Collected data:
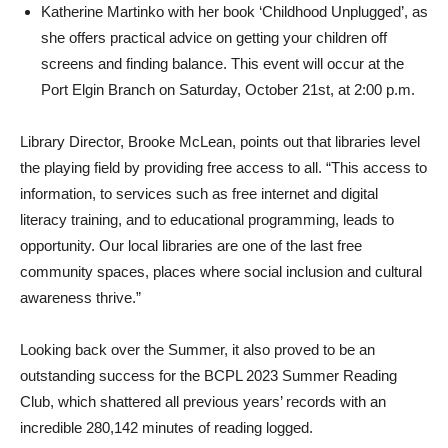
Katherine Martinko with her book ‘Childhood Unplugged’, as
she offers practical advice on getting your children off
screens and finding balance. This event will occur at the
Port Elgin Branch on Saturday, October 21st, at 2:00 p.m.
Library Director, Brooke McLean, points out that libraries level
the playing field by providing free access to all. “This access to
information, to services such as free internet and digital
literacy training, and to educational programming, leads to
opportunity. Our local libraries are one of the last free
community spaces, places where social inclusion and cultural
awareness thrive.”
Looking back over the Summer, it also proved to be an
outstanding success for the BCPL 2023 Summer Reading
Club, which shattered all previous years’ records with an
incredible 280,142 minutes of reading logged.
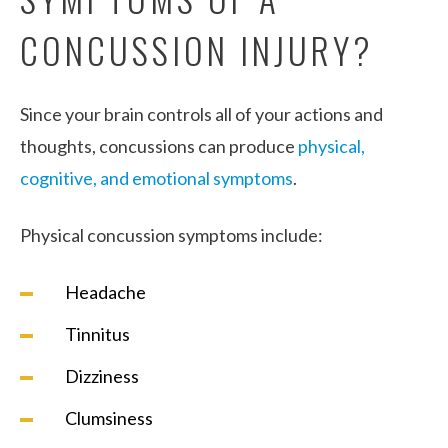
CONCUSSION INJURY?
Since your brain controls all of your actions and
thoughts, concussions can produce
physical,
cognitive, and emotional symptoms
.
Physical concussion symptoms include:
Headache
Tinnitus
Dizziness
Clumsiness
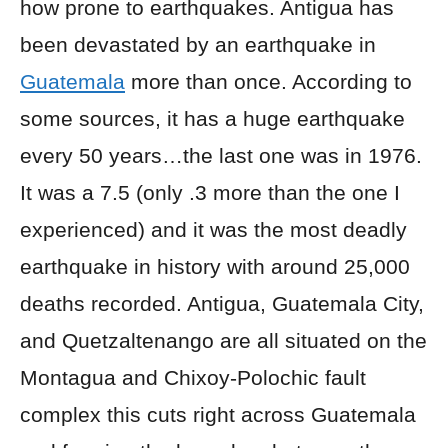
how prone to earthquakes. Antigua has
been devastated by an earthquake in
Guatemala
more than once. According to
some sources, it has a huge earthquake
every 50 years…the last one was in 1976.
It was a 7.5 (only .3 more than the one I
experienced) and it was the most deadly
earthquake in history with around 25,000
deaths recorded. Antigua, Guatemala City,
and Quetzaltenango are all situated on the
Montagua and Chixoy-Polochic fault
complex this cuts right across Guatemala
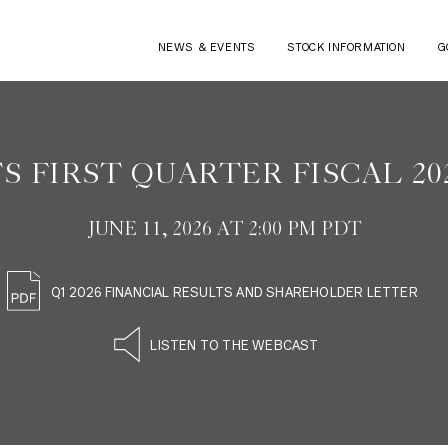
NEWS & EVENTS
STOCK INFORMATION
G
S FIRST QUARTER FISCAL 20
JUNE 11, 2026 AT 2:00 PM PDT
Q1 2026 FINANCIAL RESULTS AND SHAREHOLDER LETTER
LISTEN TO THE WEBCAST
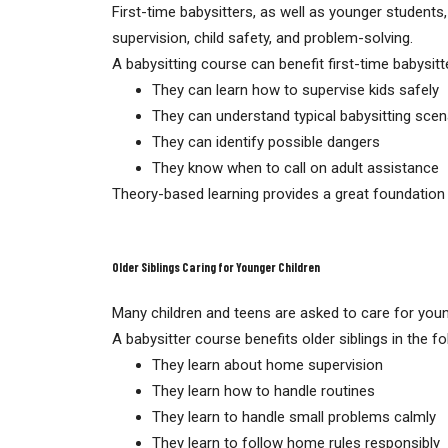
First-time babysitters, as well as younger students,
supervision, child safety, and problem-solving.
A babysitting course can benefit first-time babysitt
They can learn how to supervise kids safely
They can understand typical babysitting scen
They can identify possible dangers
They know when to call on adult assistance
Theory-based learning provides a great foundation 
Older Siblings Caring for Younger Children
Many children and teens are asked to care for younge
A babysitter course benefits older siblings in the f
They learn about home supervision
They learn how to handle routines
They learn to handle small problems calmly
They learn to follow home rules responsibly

==

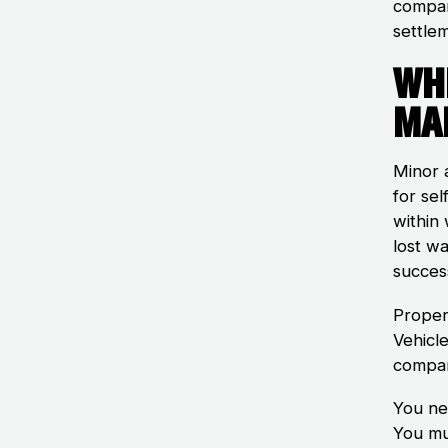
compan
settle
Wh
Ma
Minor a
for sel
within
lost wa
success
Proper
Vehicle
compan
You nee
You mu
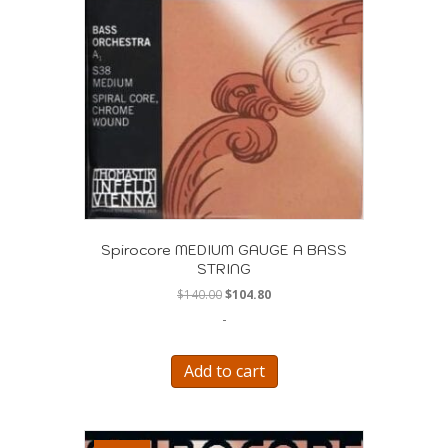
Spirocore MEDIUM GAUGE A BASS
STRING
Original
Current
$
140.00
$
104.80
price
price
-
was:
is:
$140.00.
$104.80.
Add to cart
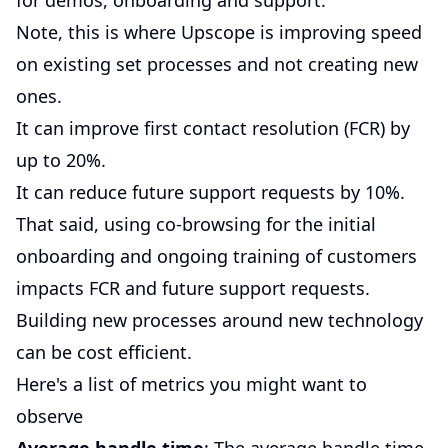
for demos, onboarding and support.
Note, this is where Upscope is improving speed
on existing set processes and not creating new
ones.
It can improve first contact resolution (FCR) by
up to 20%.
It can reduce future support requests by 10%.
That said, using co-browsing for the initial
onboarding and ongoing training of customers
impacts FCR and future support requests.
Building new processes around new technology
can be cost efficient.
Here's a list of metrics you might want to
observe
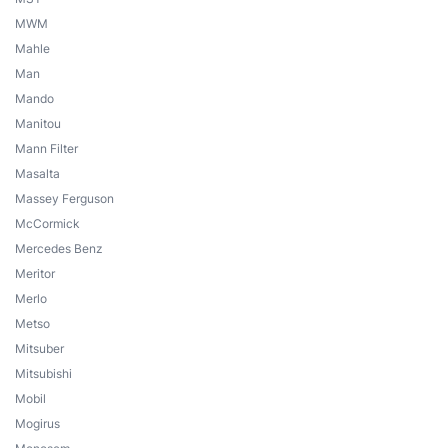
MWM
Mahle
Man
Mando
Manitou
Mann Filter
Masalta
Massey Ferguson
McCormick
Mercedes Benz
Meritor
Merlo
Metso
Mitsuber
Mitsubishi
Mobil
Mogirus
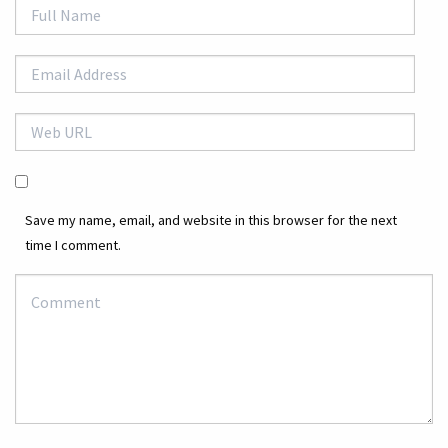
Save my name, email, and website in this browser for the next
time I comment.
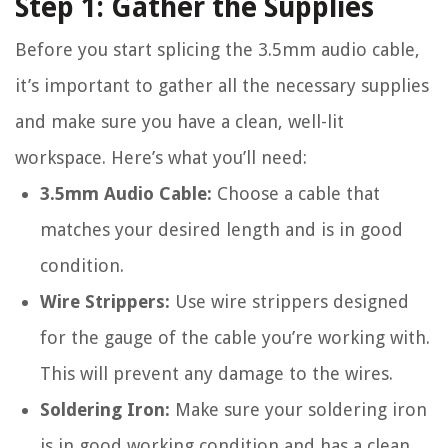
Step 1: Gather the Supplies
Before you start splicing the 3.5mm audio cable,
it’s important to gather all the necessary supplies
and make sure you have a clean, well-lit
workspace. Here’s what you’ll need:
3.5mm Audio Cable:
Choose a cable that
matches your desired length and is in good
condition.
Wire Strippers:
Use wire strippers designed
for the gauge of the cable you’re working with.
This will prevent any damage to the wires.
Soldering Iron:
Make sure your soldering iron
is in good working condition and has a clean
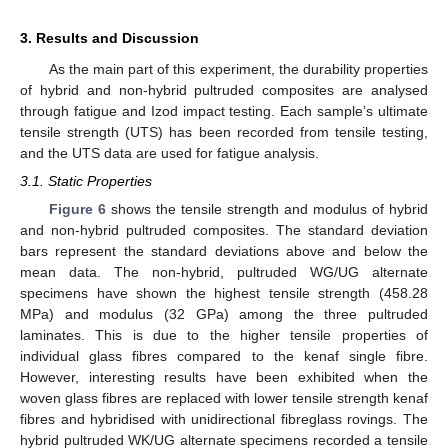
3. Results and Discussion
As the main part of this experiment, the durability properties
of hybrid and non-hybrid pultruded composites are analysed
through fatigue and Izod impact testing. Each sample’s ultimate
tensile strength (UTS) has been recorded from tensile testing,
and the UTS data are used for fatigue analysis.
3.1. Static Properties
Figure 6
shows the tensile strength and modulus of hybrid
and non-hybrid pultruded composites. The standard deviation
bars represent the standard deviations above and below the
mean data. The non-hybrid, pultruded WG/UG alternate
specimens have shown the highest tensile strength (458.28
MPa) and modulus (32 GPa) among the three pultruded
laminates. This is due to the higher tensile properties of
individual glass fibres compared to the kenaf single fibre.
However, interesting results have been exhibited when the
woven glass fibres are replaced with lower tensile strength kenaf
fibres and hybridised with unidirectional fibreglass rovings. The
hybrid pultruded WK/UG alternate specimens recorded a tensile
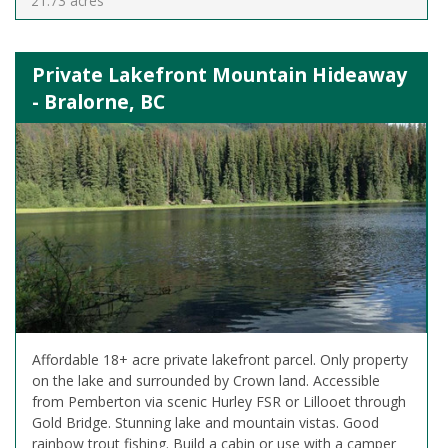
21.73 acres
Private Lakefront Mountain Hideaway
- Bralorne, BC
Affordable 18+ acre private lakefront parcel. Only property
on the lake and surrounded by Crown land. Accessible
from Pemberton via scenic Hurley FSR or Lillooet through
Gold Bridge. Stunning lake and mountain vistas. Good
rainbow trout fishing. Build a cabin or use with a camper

● Exercise details
Would you copy out, exactly and with no pictures, only the lines above from the one that contains "However, interesting results" through the one that contains "rainbow trout fishing."?

● Task solution
However, interesting results have been exhibited when the
woven glass fibres are replaced with lower tensile strength kenaf
fibres and hybridised with unidirectional fibreglass rovings. The
hybrid pultruded WK/UG alternate specimens recorded a tensile
21.73 acres
Private Lakefront Mountain Hideaway
- Bralorne, BC
Affordable 18+ acre private lakefront parcel. Only property
on the lake and surrounded by Crown land. Accessible
from Pemberton via scenic Hurley FSR or Lillooet through
Gold Bridge. Stunning lake and mountain vistas. Good
rainbow trout fishing. Build a cabin or use with a camper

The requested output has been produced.